1. Field
The present disclosure relates to the field of sample analysis, in particular to sample analysis performed for medical purpose. More in particular, the present disclosure relates to a sample filter suitable for separating sample components to be analyzed and to a fluorescence detector suitable for detecting fluorescence signal resulting from a fluorescence assay and related methods.
2. Related Art
In a fluorescence assay, the intensity of fluorescence is used to read the concentration of the antigen, and is typically measured with a fluorescence microscope or a laser scanner. The measured fluorescent intensity is typically compared to a previously measured “standard curve” made from previous measurements of standard samples in order to ascertain the concentration of antigen in the current sample. This serial measurement process is both time-consuming and expensive, and limits the speed with which a fluorescence assay can be completed.
Many approaches for fluorescence assay test chips have been attempted so far. Such approaches use glass, TiO2, silicon, and silicone fluidics and have so far demonstrated the opportunities of more complex fluidic systems. In particular microfluidics technology provides the foundation for advances in this field. Soft-Lithography allows for the cheap and efficient creation of polymer chips able to perform Sandwich Enzyme-Linked ImmunoSorbent Assay (ELISA) tests on a microscopic scale. Such systems can run with a reduced amount of sample fluid, (e.g. less than a drop of patient blood serum) and synthesized proteins unlike the current macroscopic versions which require significant amounts of both.
By reducing the size of devices, cost of manufacturing, and amount of material needed these chips prove essential in the creation of point of care medical testing. However, until now, the read-out mechanism for such chips has involved the use of rather large fluorescence microscopes or laser scanners.
The use of large size and high cost equipment impacts in particular performance of fluorescence assays for medical purposes, in particular diagnostic assays. The high cost and time requirements for medical testing restrict prompt detection and efficient treatment of ailments. Modern medical technology remains large and expensive, requiring centralized healthcare systems which increase delays, price, and the probability of clerical error and often cause prolonged hospital stays.
Ideally, more compact handheld devices are desirable in particular for point of care diagnostic assays that can evaluate fluorescence from multiple chambers in parallel by using multi-element imaging detecting devices.
Microfluidic testing also requires the extraction and analysis of small quantities of patient's fluids. In particular, when the fluid is blood, working with on-chip microsystems for whole blood analysis, requires processing the whole blood into components that can be analyzed using microfluidic technology.

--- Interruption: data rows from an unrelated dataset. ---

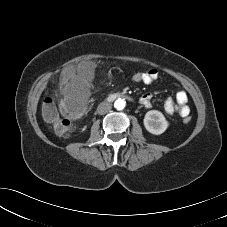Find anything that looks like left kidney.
I'll list each match as a JSON object with an SVG mask.
<instances>
[{
	"instance_id": "5707ae66",
	"label": "left kidney",
	"mask_w": 227,
	"mask_h": 227,
	"mask_svg": "<svg viewBox=\"0 0 227 227\" xmlns=\"http://www.w3.org/2000/svg\"><path fill=\"white\" fill-rule=\"evenodd\" d=\"M146 130L154 135H160L168 128L165 116L158 110L148 111L143 120Z\"/></svg>"
}]
</instances>
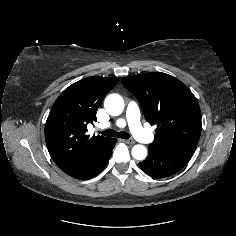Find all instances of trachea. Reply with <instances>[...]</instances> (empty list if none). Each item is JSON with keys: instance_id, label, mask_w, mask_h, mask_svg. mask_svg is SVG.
Returning <instances> with one entry per match:
<instances>
[{"instance_id": "3493384b", "label": "trachea", "mask_w": 236, "mask_h": 236, "mask_svg": "<svg viewBox=\"0 0 236 236\" xmlns=\"http://www.w3.org/2000/svg\"><path fill=\"white\" fill-rule=\"evenodd\" d=\"M102 134L107 136V137H119V138H122V139L130 138V134H128L127 132H116L113 129H107L104 132H102Z\"/></svg>"}]
</instances>
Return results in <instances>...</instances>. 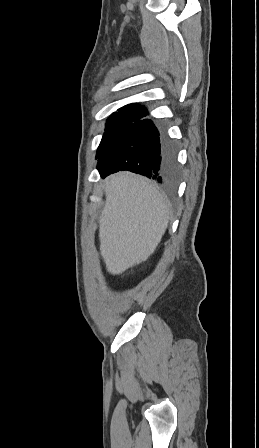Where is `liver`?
Masks as SVG:
<instances>
[{
    "label": "liver",
    "instance_id": "6515ba94",
    "mask_svg": "<svg viewBox=\"0 0 259 448\" xmlns=\"http://www.w3.org/2000/svg\"><path fill=\"white\" fill-rule=\"evenodd\" d=\"M106 204L99 218L100 254L109 274L146 262L168 226L167 198L151 180L118 172L105 180Z\"/></svg>",
    "mask_w": 259,
    "mask_h": 448
}]
</instances>
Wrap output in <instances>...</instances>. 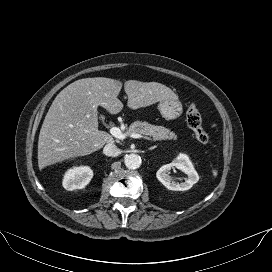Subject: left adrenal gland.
I'll return each mask as SVG.
<instances>
[{
	"label": "left adrenal gland",
	"instance_id": "1",
	"mask_svg": "<svg viewBox=\"0 0 272 272\" xmlns=\"http://www.w3.org/2000/svg\"><path fill=\"white\" fill-rule=\"evenodd\" d=\"M155 148H157V146H153L151 148H149L150 151L154 150Z\"/></svg>",
	"mask_w": 272,
	"mask_h": 272
}]
</instances>
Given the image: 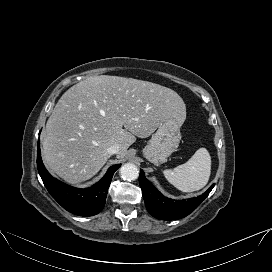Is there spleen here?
<instances>
[{
	"mask_svg": "<svg viewBox=\"0 0 272 272\" xmlns=\"http://www.w3.org/2000/svg\"><path fill=\"white\" fill-rule=\"evenodd\" d=\"M211 157L206 148H199L184 164L173 170H164L170 184L182 192H193L203 188L209 181Z\"/></svg>",
	"mask_w": 272,
	"mask_h": 272,
	"instance_id": "3e777b00",
	"label": "spleen"
}]
</instances>
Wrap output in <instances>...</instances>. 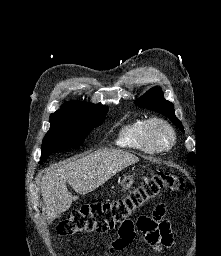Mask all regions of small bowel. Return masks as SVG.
Returning a JSON list of instances; mask_svg holds the SVG:
<instances>
[{
	"mask_svg": "<svg viewBox=\"0 0 221 256\" xmlns=\"http://www.w3.org/2000/svg\"><path fill=\"white\" fill-rule=\"evenodd\" d=\"M164 216L163 204L158 205L151 215L140 216L130 228L119 231L118 237L111 243L105 255H113L131 245L136 231L142 233L147 244L156 251L172 247L174 239L171 226Z\"/></svg>",
	"mask_w": 221,
	"mask_h": 256,
	"instance_id": "obj_1",
	"label": "small bowel"
}]
</instances>
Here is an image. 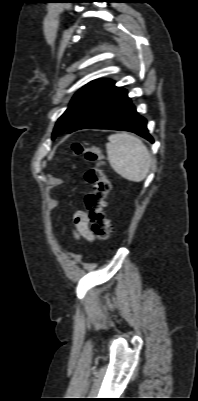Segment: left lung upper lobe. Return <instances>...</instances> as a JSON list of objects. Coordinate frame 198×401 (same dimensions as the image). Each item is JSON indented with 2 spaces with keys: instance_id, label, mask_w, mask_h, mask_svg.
<instances>
[{
  "instance_id": "obj_1",
  "label": "left lung upper lobe",
  "mask_w": 198,
  "mask_h": 401,
  "mask_svg": "<svg viewBox=\"0 0 198 401\" xmlns=\"http://www.w3.org/2000/svg\"><path fill=\"white\" fill-rule=\"evenodd\" d=\"M110 82L111 80L109 79L95 80L81 88L74 95L67 110L58 119L52 134V139L62 132L67 131L92 100L95 99Z\"/></svg>"
}]
</instances>
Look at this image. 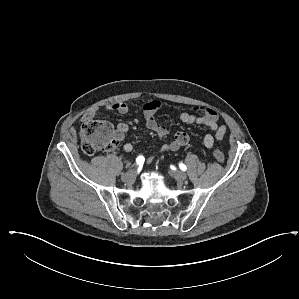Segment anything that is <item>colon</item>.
Here are the masks:
<instances>
[{"instance_id":"colon-1","label":"colon","mask_w":299,"mask_h":299,"mask_svg":"<svg viewBox=\"0 0 299 299\" xmlns=\"http://www.w3.org/2000/svg\"><path fill=\"white\" fill-rule=\"evenodd\" d=\"M80 141L82 152L88 156L112 150L116 144L113 126L106 120H87L82 125ZM213 156L219 162L225 160V155L219 149L213 150Z\"/></svg>"}]
</instances>
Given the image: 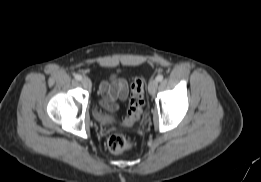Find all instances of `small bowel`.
Wrapping results in <instances>:
<instances>
[{"instance_id": "1", "label": "small bowel", "mask_w": 261, "mask_h": 182, "mask_svg": "<svg viewBox=\"0 0 261 182\" xmlns=\"http://www.w3.org/2000/svg\"><path fill=\"white\" fill-rule=\"evenodd\" d=\"M101 105L108 110H116L117 100L125 101L128 98V84L125 79L113 75L110 80L103 81L99 86Z\"/></svg>"}]
</instances>
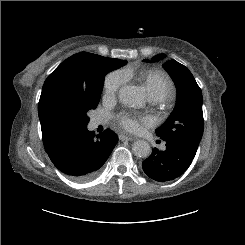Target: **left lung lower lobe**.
<instances>
[{"label":"left lung lower lobe","mask_w":245,"mask_h":245,"mask_svg":"<svg viewBox=\"0 0 245 245\" xmlns=\"http://www.w3.org/2000/svg\"><path fill=\"white\" fill-rule=\"evenodd\" d=\"M165 142V151L154 148L152 154L142 163L144 172L159 182L171 181L181 176L192 163L197 151L180 141Z\"/></svg>","instance_id":"0a47b994"}]
</instances>
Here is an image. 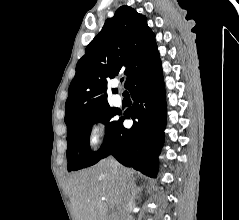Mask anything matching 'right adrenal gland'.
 <instances>
[{"label": "right adrenal gland", "instance_id": "1", "mask_svg": "<svg viewBox=\"0 0 239 220\" xmlns=\"http://www.w3.org/2000/svg\"><path fill=\"white\" fill-rule=\"evenodd\" d=\"M142 190L141 187H137L136 185H132L131 191H132V197L133 199L137 197V194Z\"/></svg>", "mask_w": 239, "mask_h": 220}]
</instances>
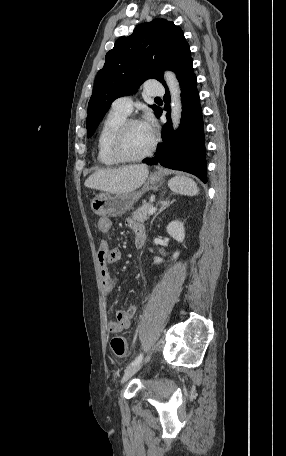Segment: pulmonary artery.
Here are the masks:
<instances>
[{
	"label": "pulmonary artery",
	"mask_w": 286,
	"mask_h": 456,
	"mask_svg": "<svg viewBox=\"0 0 286 456\" xmlns=\"http://www.w3.org/2000/svg\"><path fill=\"white\" fill-rule=\"evenodd\" d=\"M146 92L151 96H162L165 91L162 87L157 85L155 79H150L147 82ZM133 99L131 96H122L114 100L112 103V109L129 115L132 111Z\"/></svg>",
	"instance_id": "e3ab8cb5"
}]
</instances>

It is well known that cell inclusion may lead to cell lysis affecting the reproducibility and standardization of blood tests. It is also well known that removing blood cells in an initial step can be important since miniaturized downstream systems, such as on-chip detection modules, protein analysis, PCR etc are prone to be clogged by cells and coagulation. Blood filtration is necessary for all assays requiring plasma as well. Viral screening and other blood-type analysis may not deal specifically with blood cells, but what else may be found in blood—such as proteins or antibodies. In that context, it is necessary to filter whole blood.

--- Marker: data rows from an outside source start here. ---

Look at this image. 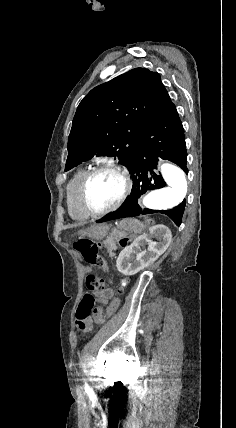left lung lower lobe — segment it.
Listing matches in <instances>:
<instances>
[{"instance_id": "left-lung-lower-lobe-1", "label": "left lung lower lobe", "mask_w": 236, "mask_h": 428, "mask_svg": "<svg viewBox=\"0 0 236 428\" xmlns=\"http://www.w3.org/2000/svg\"><path fill=\"white\" fill-rule=\"evenodd\" d=\"M137 146L138 148L128 165L133 179V187L129 198L118 210L97 220V223L125 217L161 213L168 215L179 226L186 200H183L180 205L170 210L145 209L141 208L137 203L138 198L146 191L166 186L162 176L154 171L157 168L158 157L172 161L182 168L185 173H188L184 129L173 103L143 129Z\"/></svg>"}]
</instances>
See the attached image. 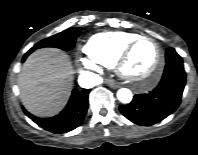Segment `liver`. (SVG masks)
<instances>
[{"mask_svg": "<svg viewBox=\"0 0 198 155\" xmlns=\"http://www.w3.org/2000/svg\"><path fill=\"white\" fill-rule=\"evenodd\" d=\"M73 73L71 61L63 51L52 48L36 50L19 73L22 104L36 116L57 114L70 96Z\"/></svg>", "mask_w": 198, "mask_h": 155, "instance_id": "1", "label": "liver"}]
</instances>
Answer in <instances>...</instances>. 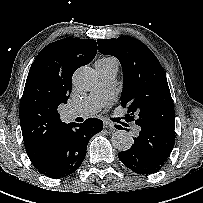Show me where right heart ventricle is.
<instances>
[{"label":"right heart ventricle","mask_w":203,"mask_h":203,"mask_svg":"<svg viewBox=\"0 0 203 203\" xmlns=\"http://www.w3.org/2000/svg\"><path fill=\"white\" fill-rule=\"evenodd\" d=\"M97 64H100L104 67L115 69L116 71L118 70V63L116 59L113 57H103L97 61Z\"/></svg>","instance_id":"right-heart-ventricle-1"}]
</instances>
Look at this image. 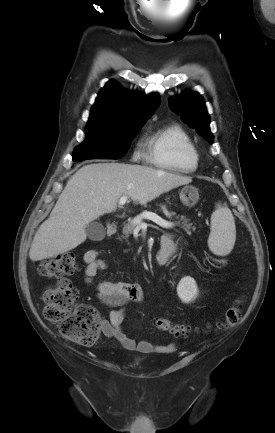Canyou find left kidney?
Masks as SVG:
<instances>
[{
    "instance_id": "1",
    "label": "left kidney",
    "mask_w": 275,
    "mask_h": 433,
    "mask_svg": "<svg viewBox=\"0 0 275 433\" xmlns=\"http://www.w3.org/2000/svg\"><path fill=\"white\" fill-rule=\"evenodd\" d=\"M177 294L183 303L194 301L198 295L196 281L190 276L182 278L177 286Z\"/></svg>"
}]
</instances>
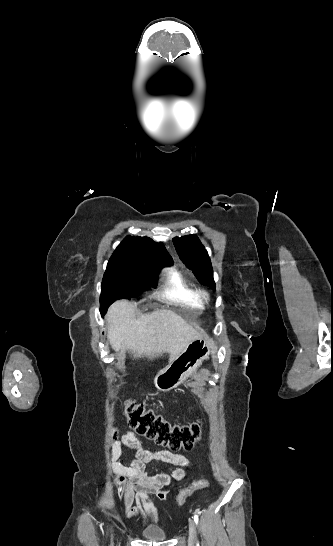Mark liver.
I'll return each mask as SVG.
<instances>
[{"label":"liver","mask_w":333,"mask_h":546,"mask_svg":"<svg viewBox=\"0 0 333 546\" xmlns=\"http://www.w3.org/2000/svg\"><path fill=\"white\" fill-rule=\"evenodd\" d=\"M136 305L127 300L114 302L108 309L107 337L115 351H128L134 358L154 359L169 354L176 358L188 344L202 336L199 328L168 309H157L135 317Z\"/></svg>","instance_id":"6515ba94"}]
</instances>
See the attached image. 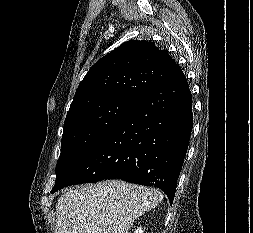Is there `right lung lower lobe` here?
<instances>
[{"label":"right lung lower lobe","instance_id":"right-lung-lower-lobe-1","mask_svg":"<svg viewBox=\"0 0 253 233\" xmlns=\"http://www.w3.org/2000/svg\"><path fill=\"white\" fill-rule=\"evenodd\" d=\"M193 126L192 97L180 70L137 98L116 126L55 183L105 179L157 187L172 204Z\"/></svg>","mask_w":253,"mask_h":233}]
</instances>
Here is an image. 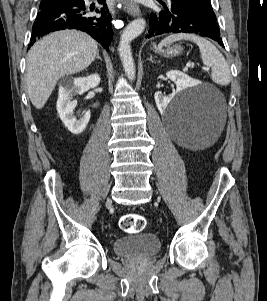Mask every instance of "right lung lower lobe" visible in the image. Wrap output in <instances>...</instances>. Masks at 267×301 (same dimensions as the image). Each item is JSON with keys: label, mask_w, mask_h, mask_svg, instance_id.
<instances>
[{"label": "right lung lower lobe", "mask_w": 267, "mask_h": 301, "mask_svg": "<svg viewBox=\"0 0 267 301\" xmlns=\"http://www.w3.org/2000/svg\"><path fill=\"white\" fill-rule=\"evenodd\" d=\"M98 2L102 7H87L84 0H64L51 7L41 9L34 22L31 43L28 48L37 38L50 32L77 29L91 35L108 51L113 37L112 18L105 0H98Z\"/></svg>", "instance_id": "right-lung-lower-lobe-1"}]
</instances>
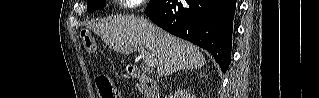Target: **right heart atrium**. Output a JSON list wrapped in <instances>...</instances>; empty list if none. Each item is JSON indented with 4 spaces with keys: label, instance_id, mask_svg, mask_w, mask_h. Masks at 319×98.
<instances>
[{
    "label": "right heart atrium",
    "instance_id": "1",
    "mask_svg": "<svg viewBox=\"0 0 319 98\" xmlns=\"http://www.w3.org/2000/svg\"><path fill=\"white\" fill-rule=\"evenodd\" d=\"M129 7L137 6L143 3V1H138V0H127L124 1Z\"/></svg>",
    "mask_w": 319,
    "mask_h": 98
}]
</instances>
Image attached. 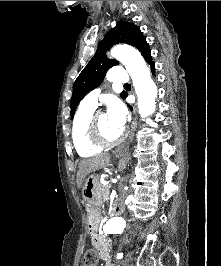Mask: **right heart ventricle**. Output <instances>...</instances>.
Listing matches in <instances>:
<instances>
[{
    "label": "right heart ventricle",
    "mask_w": 221,
    "mask_h": 266,
    "mask_svg": "<svg viewBox=\"0 0 221 266\" xmlns=\"http://www.w3.org/2000/svg\"><path fill=\"white\" fill-rule=\"evenodd\" d=\"M94 108L80 105L72 125V140L77 153L81 157H93L102 151V147L93 144L89 138V122Z\"/></svg>",
    "instance_id": "right-heart-ventricle-1"
}]
</instances>
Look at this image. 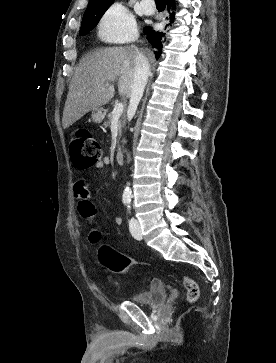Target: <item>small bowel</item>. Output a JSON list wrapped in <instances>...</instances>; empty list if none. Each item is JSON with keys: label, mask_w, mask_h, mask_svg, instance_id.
<instances>
[{"label": "small bowel", "mask_w": 276, "mask_h": 363, "mask_svg": "<svg viewBox=\"0 0 276 363\" xmlns=\"http://www.w3.org/2000/svg\"><path fill=\"white\" fill-rule=\"evenodd\" d=\"M109 163V158L105 157L94 165L95 170H100L107 166ZM74 196L78 200V211L80 215L87 220H91L96 216V208L90 200V188L88 183L80 179L76 181L74 185ZM116 225H122V218L116 216L114 218Z\"/></svg>", "instance_id": "small-bowel-1"}]
</instances>
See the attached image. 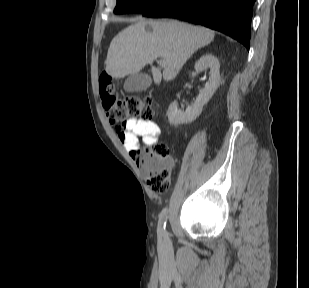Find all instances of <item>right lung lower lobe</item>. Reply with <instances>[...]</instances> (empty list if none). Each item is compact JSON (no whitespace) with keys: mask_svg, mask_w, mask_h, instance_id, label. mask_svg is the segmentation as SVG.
<instances>
[{"mask_svg":"<svg viewBox=\"0 0 309 288\" xmlns=\"http://www.w3.org/2000/svg\"><path fill=\"white\" fill-rule=\"evenodd\" d=\"M255 0H163L147 17L177 18L223 32L249 49Z\"/></svg>","mask_w":309,"mask_h":288,"instance_id":"obj_1","label":"right lung lower lobe"}]
</instances>
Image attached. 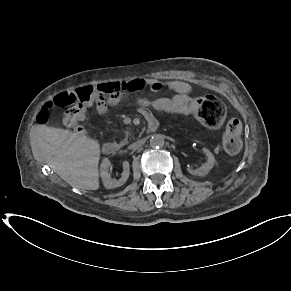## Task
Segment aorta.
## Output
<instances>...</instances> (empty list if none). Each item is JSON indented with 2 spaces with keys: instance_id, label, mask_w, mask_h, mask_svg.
<instances>
[{
  "instance_id": "762f6f07",
  "label": "aorta",
  "mask_w": 291,
  "mask_h": 291,
  "mask_svg": "<svg viewBox=\"0 0 291 291\" xmlns=\"http://www.w3.org/2000/svg\"><path fill=\"white\" fill-rule=\"evenodd\" d=\"M165 143L164 137L161 134H154L150 139V145L152 147H162Z\"/></svg>"
}]
</instances>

In the context of microfluidic blood analysis, the system of blood filtration and anti-coagulation is necessary to handle blood samples in a miniaturized format. That is to say, there must be a way to separate blood cells and plasma from whole blood, on a microfluidic scale, for proper microfluidic blood analysis. Known filters in planar poly(dimethylsiloxane) (PDMS) require registration and sealing between two layers and the filter. This is difficult because only the thinnest of filters can be sealed this way, and leakage is a problem.
With the increased use of microfluidic technology in the fields of physics, chemistry, engineering, biotechnology, and especially medicine, it has become increasingly more important to discover more viable and more efficient system of blood filtration and anti-coagulation, a procedural practice for microscale whole blood analysis.